Peter Sagan proved in Tirreno-Adriatico what many experts where already thinking: he could become the first Slovakian to win Milan-San Remo and the youngest to win the one-day Classic since Eddy Merckx.

“Like this, Peter can win San Remo,” Liquigas team-mate Vincenzo Nibali told Cycling Weekly after Saturday’s stage win. “He’s showed, after seven and a half hours of racing, and on a hard climb, he’s very strong.”

Sagan won Tirreno’s longest stage, 251 kilometres, yesterday in Chieti. He drew out a group of favourites on the final ramp into the city and launched the final attack.

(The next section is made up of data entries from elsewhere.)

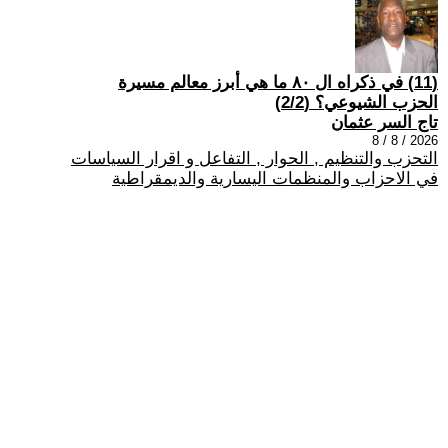
(11) في ذكراه ال ٨٠ ما هي أبرز معالم مسيرة
الحزب الشيوعي؟ (2/2)
تاج السر عثمان
2026 / 8 / 8
التحزب والتنظيم , الحوار , التفاعل و اقرار السياسات
في الاحزاب والمنظمات اليسارية والديمقراطية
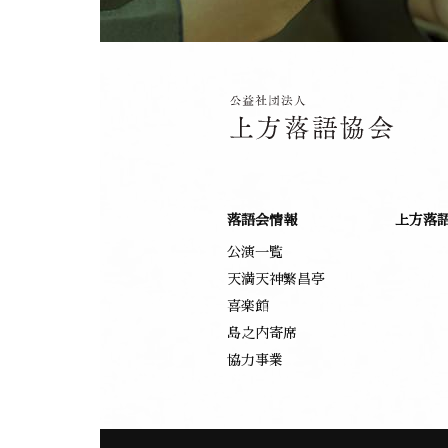
落語会情報
上方落
公演一覧
天満天神繁昌亭
喜楽館
島之内寄席
協力事業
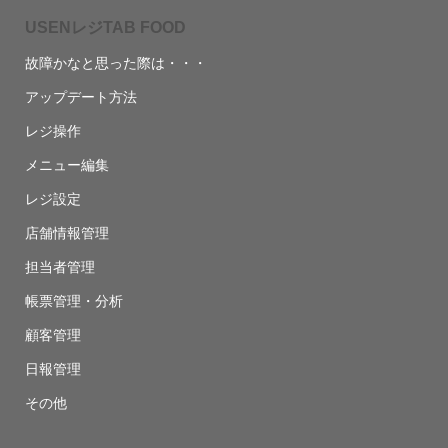
USENレジTAB FOOD
故障かなと思った際は・・・
アップデート方法
レジ操作
メニュー編集
レジ設定
店舗情報管理
担当者管理
帳票管理・分析
顧客管理
日報管理
その他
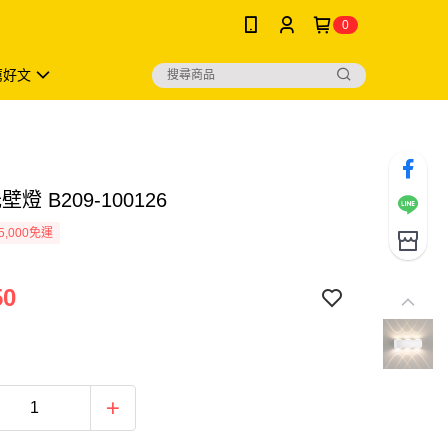
0
薦好文
燈 B209-100126
5,000免運
50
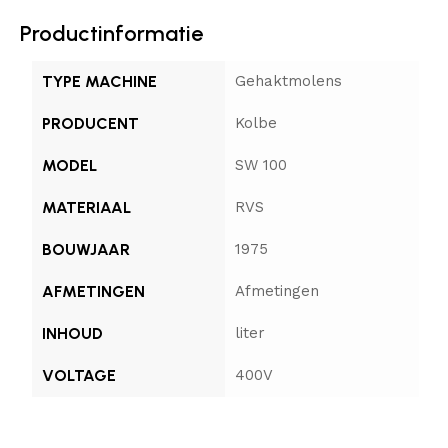
Productinformatie
TYPE MACHINE
Gehaktmolens
PRODUCENT
Kolbe
MODEL
SW 100
MATERIAAL
RVS
BOUWJAAR
1975
AFMETINGEN
Afmetingen
INHOUD
liter
VOLTAGE
400V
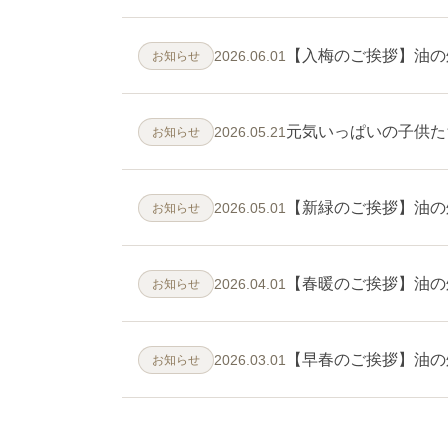
【入梅のご挨拶】油の
2026.06.01
お知らせ
元気いっぱいの子供た
2026.05.21
お知らせ
【新緑のご挨拶】油の
2026.05.01
お知らせ
【春暖のご挨拶】油の
2026.04.01
お知らせ
【早春のご挨拶】油の
2026.03.01
お知らせ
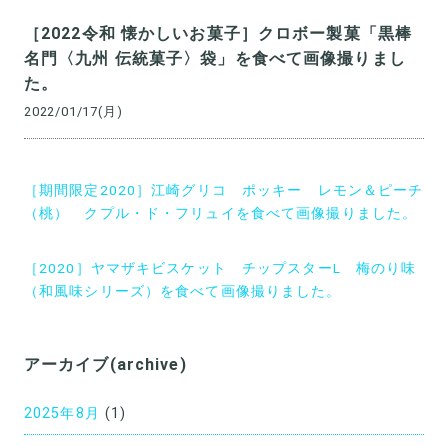
［2022令和 懐かしいお菓子］クロボー製菓「黒棒
名門〈九州 伝統菓子〉袋」を食べて画像撮りまし
た。
2022/01/17(月)
投
［期間限定2020］江崎グリコ ポッキー レモン＆ピーチ
稿
（桃） クプル・ド・フリュイを食べて画像撮りました。
ナ
［2020］ヤマザキビスケット チップスターL 梅のり味
ビ
（和風味シリーズ）を食べて画像撮りました。
ゲ
ー
アーカイブ(archive)
シ
ョ
2025年8月
(1)
ン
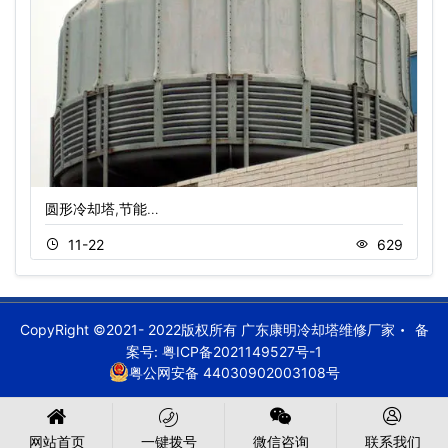
圆形冷却塔,节能…
11-22
629
CopyRight ©2021- 2022版权所有 广东康明冷却塔维修厂家
备
案号:
粤ICP备2021149527号-1
粤公网安备 44030902003108号
网站首页
一键拨号
微信咨询
联系我们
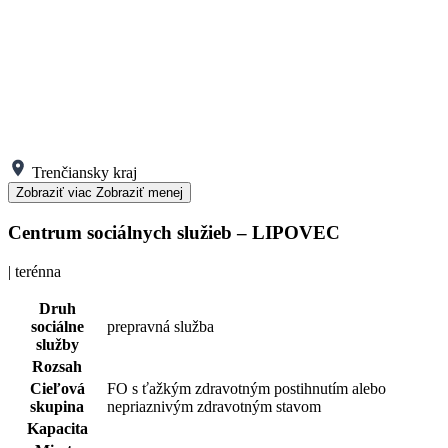
Trenčiansky kraj
Zobraziť viac
Zobraziť menej
Centrum sociálnych služieb – LIPOVEC
| terénna
Druh
sociálne
prepravná služba
služby
Rozsah
Cieľová
FO s ťažkým zdravotným postihnutím alebo
skupina
nepriaznivým zdravotným stavom
Kapacita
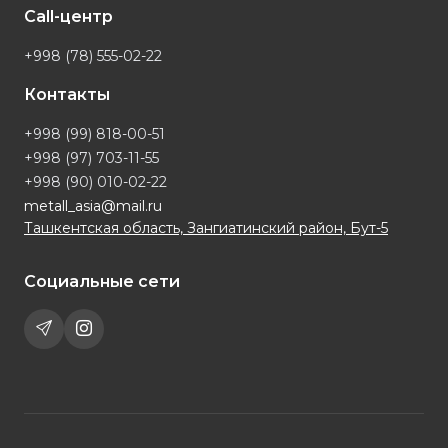
Call-центр
+998 (78) 555-02-22
Контакты
+998 (99) 818-00-51
+998 (97) 703-11-55
+998 (90) 010-02-22
metall_asia@mail.ru
Ташкентская область, Зангиатинский район, Бут-5
Социальные сети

Nibali helped him win by joining the group of five. The duo attacked and counter-attacked. He sees something similar for Italy’s big spring classic, La Classicissima, next Saturday.

“We can play for the win in different ways: I can attack from far out and Peter can wait for the sprint,” Nibali explained. “In a group sprint, it’s difficult for Peter. However, he’s showing that he’s strong.”

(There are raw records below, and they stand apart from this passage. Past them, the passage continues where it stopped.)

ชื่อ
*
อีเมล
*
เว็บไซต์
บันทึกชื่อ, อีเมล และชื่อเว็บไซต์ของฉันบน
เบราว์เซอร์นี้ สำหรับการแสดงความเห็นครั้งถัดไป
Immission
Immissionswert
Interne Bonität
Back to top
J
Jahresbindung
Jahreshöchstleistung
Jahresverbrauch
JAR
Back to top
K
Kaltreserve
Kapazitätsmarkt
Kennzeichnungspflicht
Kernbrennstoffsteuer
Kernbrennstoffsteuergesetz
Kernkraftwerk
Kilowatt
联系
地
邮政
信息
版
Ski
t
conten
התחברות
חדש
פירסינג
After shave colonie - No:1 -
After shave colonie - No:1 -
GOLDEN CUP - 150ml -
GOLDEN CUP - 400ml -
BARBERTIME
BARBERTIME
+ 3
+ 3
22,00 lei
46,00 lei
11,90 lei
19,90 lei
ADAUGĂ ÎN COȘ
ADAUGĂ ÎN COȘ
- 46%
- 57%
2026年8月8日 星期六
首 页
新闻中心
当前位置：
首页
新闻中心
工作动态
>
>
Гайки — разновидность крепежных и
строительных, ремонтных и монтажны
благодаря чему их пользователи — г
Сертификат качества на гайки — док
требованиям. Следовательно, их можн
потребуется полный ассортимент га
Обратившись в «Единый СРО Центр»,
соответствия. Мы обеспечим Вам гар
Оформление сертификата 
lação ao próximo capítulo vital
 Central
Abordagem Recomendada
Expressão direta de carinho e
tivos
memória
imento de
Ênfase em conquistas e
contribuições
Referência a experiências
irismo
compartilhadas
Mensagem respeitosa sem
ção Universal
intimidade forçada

“He will have the team’s help, he and Vincenzo will work together,” sports director, Stefano Zanatta said. “If it’s a small group at the finish, Peter can play his card in a sprint.”

Sagan rocketed into cycling in his debut year in 2010 with two stage wins in Paris-Nice and one in the Tour of Romandy. Last year, he kept going, including three Vuelta España stage wins.

As Mark Cavendish discovered with his 2009 win, Milan-San Remo a different type of beast. It’s a monument, the longest one, which received a nod from the governing body to exceed 260 kilometres to nearly 300.

“Going 298 kilometres is not easy,” Zanatta added. The stage to Chieti “was long, but it’s not San Remo. San Remo is 10 times more stressing.”

Sagan only raced San Remo once, last year. He made the winning escape with Matt Goss and placed 17th.

“I hope this condition will carry me through the classics,” Sagan said in a press conference. “I want to do well, you need a little bit of luck. How could I win it? I don’t know, and I don’t even know if I can win!”

Oddsmakers believe he can. With the Tirreno stage win, he has 9:1 odds, second only to Cavendish at 4:1.